「えっ!?」何が特別? 一見すると普通の中古車なのに貴重なVW「ゴルフIII」を米国で発見 “世界で1台”の正体とは?
もともとはカラフルなゴルフIII 「ハーレクインモデル」ってどんなクルマ?
フォルクスワーゲン(VW)「ゴルフ」は1974年にデビューしました。
Type1(ビートル)の後継車として登場した初代ゴルフは、ジウジアーロによるシンプルかつ独特なFFハッチバックデザインで大ヒット、1983年に2代目ゴルフが登場するまでじつにモデル全体で699万台を販売したといいます。
それ以来フルモデルチェンジを繰り返し、現在は8代目となっているゴルフですが、世界で3700万台以上が販売されたVWのベストセラーモデルとなっています。

過去にはいくつかの特別仕様車が設定されていました。
そんななか、今回発見されたのは1990年代に作られた「Harlequin(ハーレクイン)」モデルです。
ハーレクインのゴルフは、1991年に登場した3代目モデルがベースとなっています。1990年代初頭、フォルクスワーゲンはアメリカでユニークで面白みのある一台を販売していました。
そんなゴルフ・ハーレクインは、そのエクステリアは普通の3代目ゴルフでしたが、そのボディパネルは4つの異なる色に塗られており、一致しない「ハーレクイン」ルックを作り出しています。
フォルクスワーゲンは、アメリカ市場向けに264台のゴルフ・ハーレクインを製造しました。
しかし、ジョージア州に2つのフォルクスワーゲンディーラーを経営していたジム・エリス氏は、アメリカで唯一の単色「ハーレクイン」を作るべく、各所のボディパネルを交換し、独自の改造を行いました。
ゴルフ・ハーレクインは「シャガール・ブルー」「ギンスター・イエロー」「トルネード・レッド」「ピスタチオ・グリーン」の組み合わせで塗装されていました。
ハーレクインは当初、フォルクスワーゲンの愛好家の間で人気を誇っていたクルマでしたが、エリス氏が在庫をすべて売り切る前に、世間の関心が薄れ始めたことが、改造の背景にあったと噂されています。
そこで彼は、愛好家に限らず、通常の顧客にとってより魅力的な単色の個体を作るために、8台のクルマのボディパネルを交換したそうです。

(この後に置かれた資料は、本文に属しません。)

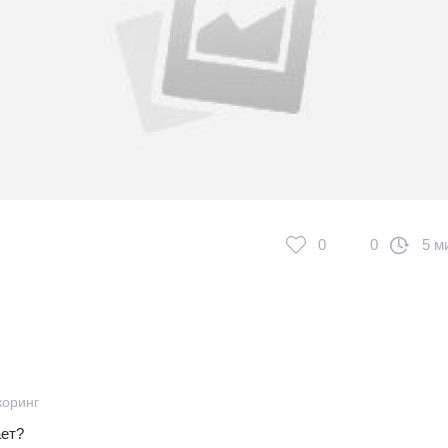
0
0
5 м
коринг
ает?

皮肉なことに、これら8台が全て売れ、中古市場に出回った後、単色の個体はフォルクスワーゲン愛好家の間で、極めて希少性が高いことから、再び大人気となったと言います。
これにより、工場から出た珍しい変わり種が平凡な見た目のクルマに変わり、元々持っていたものよりもさらに希少で望ましいものになったのです。
現在、中古車市場にはシャガール・ブルーの単色ゴルフ・ハーレクインが販売されており、車両番号は123と言われています。
売り手によると、この個体はジョージア州のジム・エリスに持ち込まれ、シャガール・ブルーのハーレクインとしては世界で唯一のものだと言われたそうです。
他のハーレクインと同様、内装にはグレーの布製シートがあり、ハーレクインの4色すべてを特徴とするユニークなカラーバリエーションが施されています。
そんなハーレクインのカラフルな外見の下には、ベーシックな3代目ゴルフの構造が垣間見えます。搭載する2リッター自然吸気4気筒エンジンは、現在でも115馬力を発揮すると言われており、組み合わされる5速マニュアルは前輪を駆動します。